FM Pension Services : When you need increased wealth.
The Client should be aware that there are significant risks in investing in the capital markets and that past performance is not a guide to, or guarantee of, future performance.
This notice cannot disclose all the risks and other significant aspects of transacting in financial instruments and the capital markets at large. The Client should not deal in financial instruments unless the Client understands their nature and the extent of the Client's exposure to risk. Different financial instruments involve different levels of exposure to risk and, in deciding whether to trade in such instruments, the Client should be aware of the items listed here below:
Investments are risky and investors may lose part or all of their capital.

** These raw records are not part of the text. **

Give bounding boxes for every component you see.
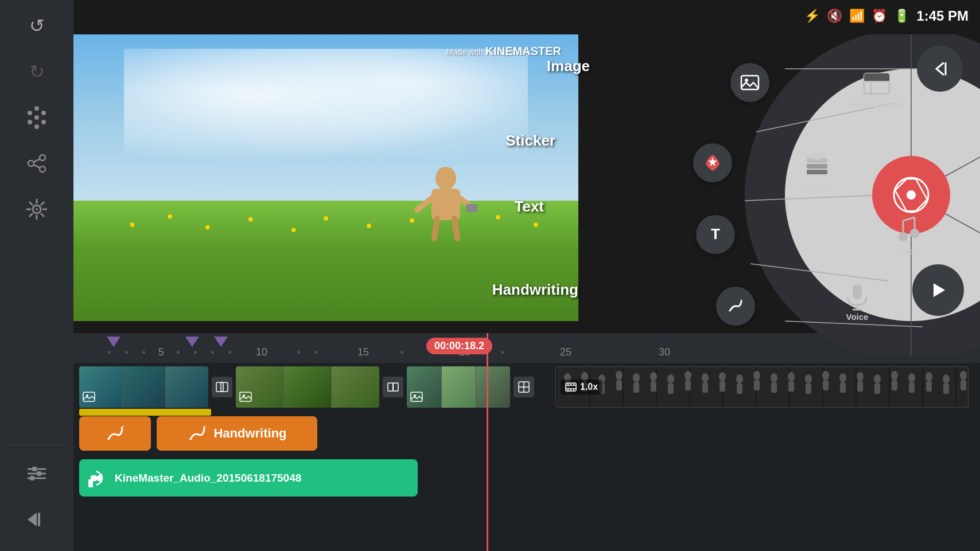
image-menu-item[interactable] (730, 63, 769, 102)
svg-point-135 (891, 371, 898, 380)
time-indicator-line (487, 333, 488, 551)
audio-track: KineMaster_Audio_20150618175048 (79, 459, 418, 497)
film-clip[interactable]: 1.0x (555, 366, 969, 408)
svg-point-103 (616, 371, 623, 380)
svg-point-35 (324, 216, 328, 221)
svg-rect-104 (616, 380, 622, 390)
alarm-icon: ⏰ (872, 9, 887, 24)
audio-menu-item[interactable]: Audio (894, 215, 924, 256)
play-button[interactable] (912, 264, 964, 316)
svg-rect-128 (823, 380, 829, 390)
svg-rect-108 (651, 381, 656, 392)
svg-point-4 (41, 120, 46, 124)
svg-point-3 (28, 120, 32, 124)
svg-rect-112 (685, 380, 691, 390)
undo-button[interactable]: ↺ (17, 6, 57, 46)
svg-point-133 (874, 374, 881, 384)
film-track: 1.0x (555, 366, 969, 408)
svg-line-10 (34, 159, 40, 162)
video-clip-2[interactable] (236, 366, 379, 408)
video-clip-1[interactable] (79, 366, 208, 408)
transition-3[interactable] (514, 377, 534, 397)
bluetooth-icon: ⚡ (804, 9, 820, 24)
wifi-icon: 📶 (849, 9, 865, 24)
handwriting-track: Handwriting (79, 416, 317, 451)
svg-point-125 (805, 374, 812, 384)
svg-point-109 (667, 374, 674, 384)
svg-line-46 (454, 218, 457, 239)
svg-marker-28 (28, 513, 37, 526)
svg-point-63 (745, 79, 748, 82)
svg-point-117 (736, 374, 743, 384)
audio-clip[interactable]: KineMaster_Audio_20150618175048 (79, 459, 418, 497)
text-menu-item[interactable]: T (696, 215, 735, 254)
svg-point-131 (857, 372, 864, 381)
mute-icon: 🔇 (827, 9, 842, 24)
video-track (79, 366, 534, 408)
video-clip-3[interactable] (407, 366, 510, 408)
svg-rect-120 (754, 380, 760, 390)
ruler-mark-25: 25 (560, 346, 571, 358)
handwriting-clip-1[interactable] (79, 416, 151, 451)
media-browser-menu-item[interactable]: Media Browser (842, 69, 911, 110)
svg-point-137 (908, 373, 915, 382)
svg-rect-132 (857, 381, 863, 392)
svg-point-61 (907, 190, 916, 200)
adjust-button[interactable] (17, 454, 57, 494)
svg-line-11 (34, 165, 40, 168)
share-button[interactable] (17, 143, 57, 183)
svg-point-41 (435, 167, 456, 190)
sticker-menu-item[interactable] (693, 143, 732, 182)
svg-point-40 (534, 222, 538, 227)
watermark: Made with KINEMASTER (446, 45, 561, 58)
svg-line-18 (29, 202, 33, 205)
svg-line-43 (417, 198, 431, 210)
svg-rect-140 (926, 381, 932, 392)
transition-1[interactable] (212, 377, 232, 397)
handwriting-clip-2[interactable]: Handwriting (157, 416, 317, 451)
audio-label: KineMaster_Audio_20150618175048 (115, 472, 301, 484)
svg-point-0 (34, 115, 39, 120)
ruler-mark-15: 15 (357, 346, 369, 358)
svg-point-129 (839, 373, 846, 382)
svg-point-143 (960, 371, 967, 380)
svg-rect-142 (943, 384, 949, 394)
svg-point-119 (753, 371, 760, 380)
status-time: 1:45 PM (916, 8, 969, 24)
current-time: 00:00:18.2 (426, 338, 492, 354)
svg-rect-29 (38, 513, 40, 526)
svg-line-45 (434, 218, 437, 239)
svg-rect-106 (633, 382, 639, 393)
svg-rect-89 (388, 383, 393, 391)
svg-rect-27 (30, 476, 34, 480)
svg-point-37 (410, 218, 414, 223)
handwriting-label-clip: Handwriting (213, 426, 286, 441)
svg-rect-25 (32, 467, 37, 471)
voice-menu-item[interactable]: Voice (842, 281, 872, 322)
sidebar-divider (7, 444, 66, 445)
svg-point-141 (943, 374, 950, 384)
svg-point-8 (28, 161, 34, 166)
svg-rect-116 (720, 381, 725, 392)
svg-rect-122 (771, 382, 777, 393)
preview-area: Made with KINEMASTER (73, 34, 578, 321)
back-button[interactable] (917, 46, 963, 92)
svg-marker-82 (934, 283, 945, 297)
handwriting-menu-item[interactable] (716, 287, 755, 326)
redo-button[interactable]: ↻ (17, 52, 57, 92)
svg-rect-67 (807, 170, 827, 174)
layer-menu-item[interactable]: Layer (802, 149, 832, 190)
settings-button[interactable] (17, 189, 57, 229)
effects-button[interactable] (17, 97, 57, 138)
svg-point-9 (40, 166, 45, 172)
svg-point-30 (130, 222, 135, 227)
ruler-mark-5: 5 (158, 346, 164, 358)
svg-rect-78 (853, 284, 862, 299)
svg-point-139 (925, 372, 932, 381)
rewind-button[interactable] (17, 499, 57, 540)
svg-rect-90 (393, 383, 398, 391)
transition-2[interactable] (383, 377, 403, 397)
svg-point-31 (168, 214, 172, 219)
svg-point-105 (633, 373, 640, 382)
svg-point-32 (205, 225, 210, 230)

This category of risk deals with the personal level of investing. The investor is likely to have more control over this type of risk compared to others.
Timing risk is the risk of buying the right security at the wrong time. It also refers to selling the right security at the wrong time. For example, there is the chance that a few days after you sell a stock it will go up several dollars in value. There is no sure fire way to time the market.
Tenure risk is the risk of losing money while holding onto a security. During the period of holding, markets may go down, inflation may worsen, or a company may go bankrupt. There is always the possibility of loss on the company-wide level, too.
There are two common risks on the company-wide level. The first, financial risk is the danger that a corporation will not be able to repay its debts. This has a great effect on its bonds, which finance the company's assets. The more assets financed by debts (i.e., bonds and money market instruments), the greater the risk. Studying financial risk involves looking at a company's management, its leadership style, and its credit history.
Management risk is the risk that a company's management may run the company so poorly that it is unable to grow in value or pay dividends to its shareholders. This greatly affects the value of its stock and the attractiveness of all the securities it issues to investors.
Fluctuation in the market as a whole may be caused by the following risks:
Market risk is the chance that the entire market will decline, thus affecting the prices and values of securities. Market risk, in turn, is influenced by outside factors such as embargoes and interest rate changes. See Political risk below.
Liquidity risk is the risk that an investment, when converted to cash, will experience loss in its value.
Interest rate risk is the risk that interest rates will rise, resulting in a current investment's loss of value. A bondholder, for example, may hold a bond earning 6% interest and then see rates on that type of bond climb to 7%.
Inflation risk is the danger that the dollars one invests will buy less in the future because prices of consumer goods rise. When the rate of inflation rises, investments have less purchasing power. This is especially true with investments that earn fixed rates of return. As long as they are held at constant rates, they are threatened by inflation. Inflation risk is tied to interest rate risk, because interest rates often rise to compensate for inflation.
Exchange rate risk is the chance that a nation's currency will lose value when exchanged for foreign currencies.
Reinvestment risk is the danger that reinvested money will fetch returns lower than those earned before reinvestment. Individuals with dividend-reinvestment plans are a group subject to this risk. Bondholders are another.
National and International Risks
National and world events can profoundly affect investment markets.
Economic risk is the danger that the economy as a whole will perform poorly. When the whole economy experiences a downturn, it affects stock prices, the job market, and the prices of consumer products.
Industry risk is the chance that a specific industry will perform poorly. When problems plague one industry, they affect the individual businesses involved as well as the securities issued by those businesses. They may also cross over into other industries. For example, after a national downturn in auto sales, the steel industry may suffer financially.
Tax risk is the danger that rising taxes will make investing less attractive. In general, nations with relatively low tax rates, such as the United States, are popular places for entrepreneurial activities. Businesses that are taxed heavily have less money available for research, expansion, and even dividend payments. Taxes are also levied on capital gains, dividends and interest. Investors continually seek investments that provide the greatest net after-tax returns.
Political risk is the danger that government legislation will have an adverse effect on investment. This can be in the form of high taxes, prohibitive licensing, or the appointment of individuals whose policies interfere with investment growth. Political risks include wars, changes in government leadership, and politically motivated embargoes.